- _Task description_
Exact wording is required for every entry; transcribe all of them and leave the images out.

Saved entries

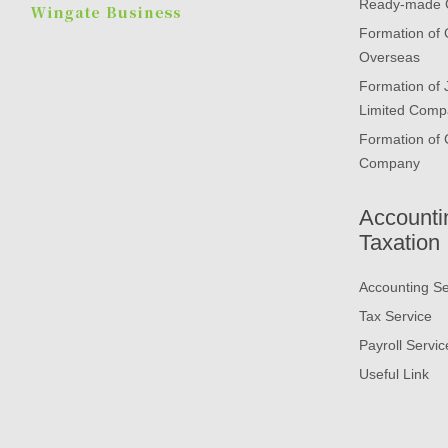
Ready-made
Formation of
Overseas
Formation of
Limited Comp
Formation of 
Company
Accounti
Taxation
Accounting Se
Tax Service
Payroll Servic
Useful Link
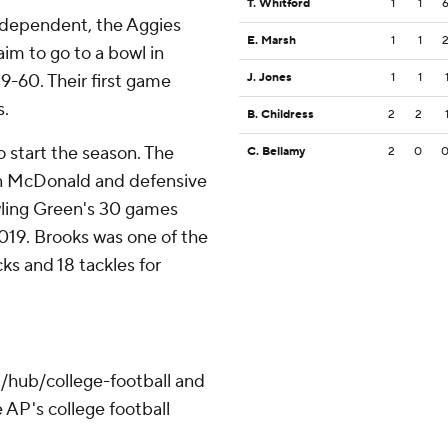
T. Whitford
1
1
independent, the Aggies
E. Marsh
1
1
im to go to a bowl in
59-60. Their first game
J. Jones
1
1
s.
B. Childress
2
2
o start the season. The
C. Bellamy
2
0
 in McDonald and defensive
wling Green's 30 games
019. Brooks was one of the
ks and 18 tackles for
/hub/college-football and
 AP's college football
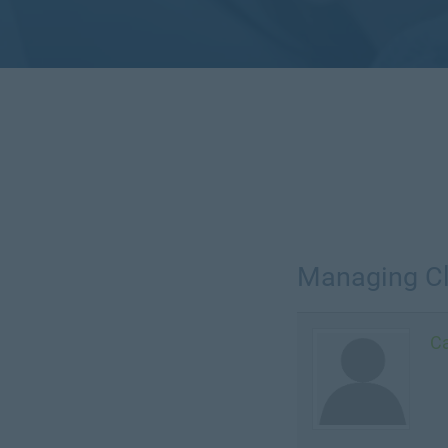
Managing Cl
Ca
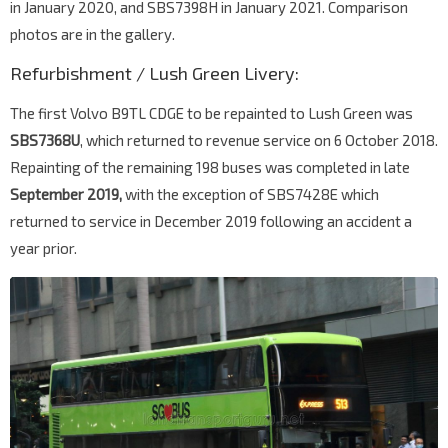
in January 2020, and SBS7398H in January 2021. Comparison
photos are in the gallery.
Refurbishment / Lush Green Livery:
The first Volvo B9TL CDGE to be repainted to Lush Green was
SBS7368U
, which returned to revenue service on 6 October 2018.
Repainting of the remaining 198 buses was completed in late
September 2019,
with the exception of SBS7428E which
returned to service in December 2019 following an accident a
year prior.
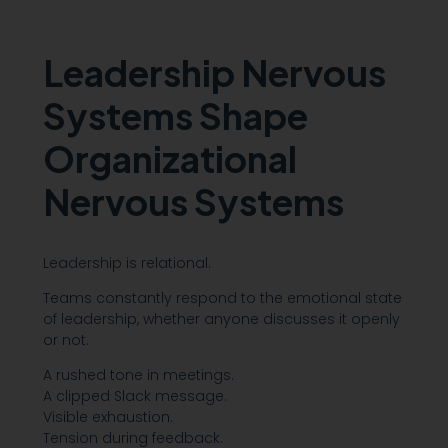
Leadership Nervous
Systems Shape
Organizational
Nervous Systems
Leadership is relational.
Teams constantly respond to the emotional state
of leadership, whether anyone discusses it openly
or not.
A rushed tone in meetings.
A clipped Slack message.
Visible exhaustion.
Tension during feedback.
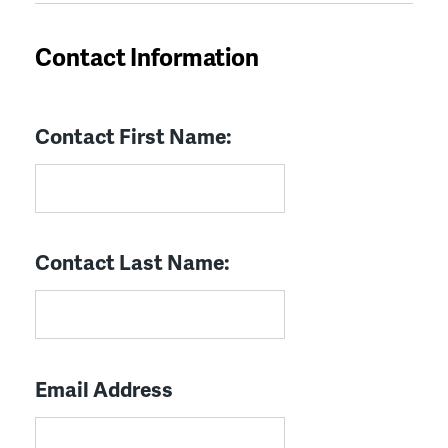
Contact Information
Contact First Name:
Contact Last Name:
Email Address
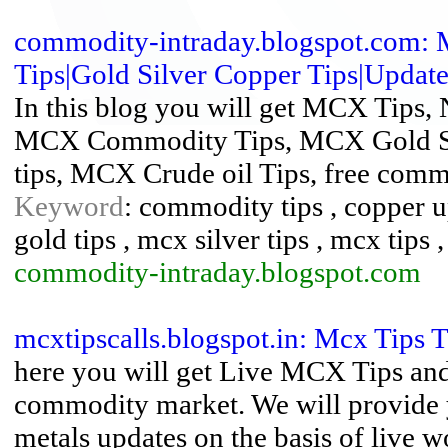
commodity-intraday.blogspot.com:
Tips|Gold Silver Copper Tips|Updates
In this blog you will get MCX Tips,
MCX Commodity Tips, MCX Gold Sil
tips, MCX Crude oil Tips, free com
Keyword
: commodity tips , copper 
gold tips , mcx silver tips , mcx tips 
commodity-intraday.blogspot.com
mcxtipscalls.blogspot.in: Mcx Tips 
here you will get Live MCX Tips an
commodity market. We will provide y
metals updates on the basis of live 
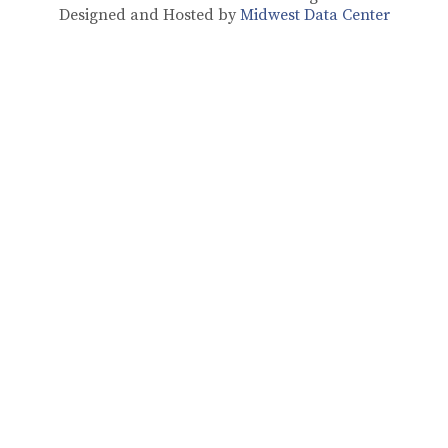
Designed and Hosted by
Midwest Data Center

- _Response to the task_
Ready-made
Formation of
Overseas
Formation of
Limited Comp
Formation of 
Company
Accounti
Taxation
Accounting Se
Tax Service
Payroll Servic
Useful Link
T. Whitford
1
1
independent, the Aggies
E. Marsh
1
1
im to go to a bowl in
59-60. Their first game
J. Jones
1
1
s.
B. Childress
2
2
o start the season. The
C. Bellamy
2
0
 in McDonald and defensive
wling Green's 30 games
019. Brooks was one of the
ks and 18 tackles for
/hub/college-football and
 AP's college football
Managing Cl
Ca
in January 2020, and SBS7398H in January 2021. Comparison
photos are in the gallery.
Refurbishment / Lush Green Livery:
The first Volvo B9TL CDGE to be repainted to Lush Green was
SBS7368U
, which returned to revenue service on 6 October 2018.
Repainting of the remaining 198 buses was completed in late
September 2019,
with the exception of SBS7428E which
returned to service in December 2019 following an accident a
year prior.
Leadership Nervous
Systems Shape
Organizational
Nervous Systems
Leadership is relational.
Teams constantly respond to the emotional state
of leadership, whether anyone discusses it openly
or not.
A rushed tone in meetings.
A clipped Slack message.
Visible exhaustion.
Tension during feedback.
Contact Information
Contact First Name:
Contact Last Name:
Email Address
commodity-intraday.blogspot.com:
Tips|Gold Silver Copper Tips|Updates
In this blog you will get MCX Tips,
MCX Commodity Tips, MCX Gold Sil
tips, MCX Crude oil Tips, free com
Keyword
: commodity tips , copper 
gold tips , mcx silver tips , mcx tips 
commodity-intraday.blogspot.com
mcxtipscalls.blogspot.in: Mcx Tips 
here you will get Live MCX Tips an
commodity market. We will provide y
metals updates on the basis of live 
Designed and Hosted by
Midwest Data Center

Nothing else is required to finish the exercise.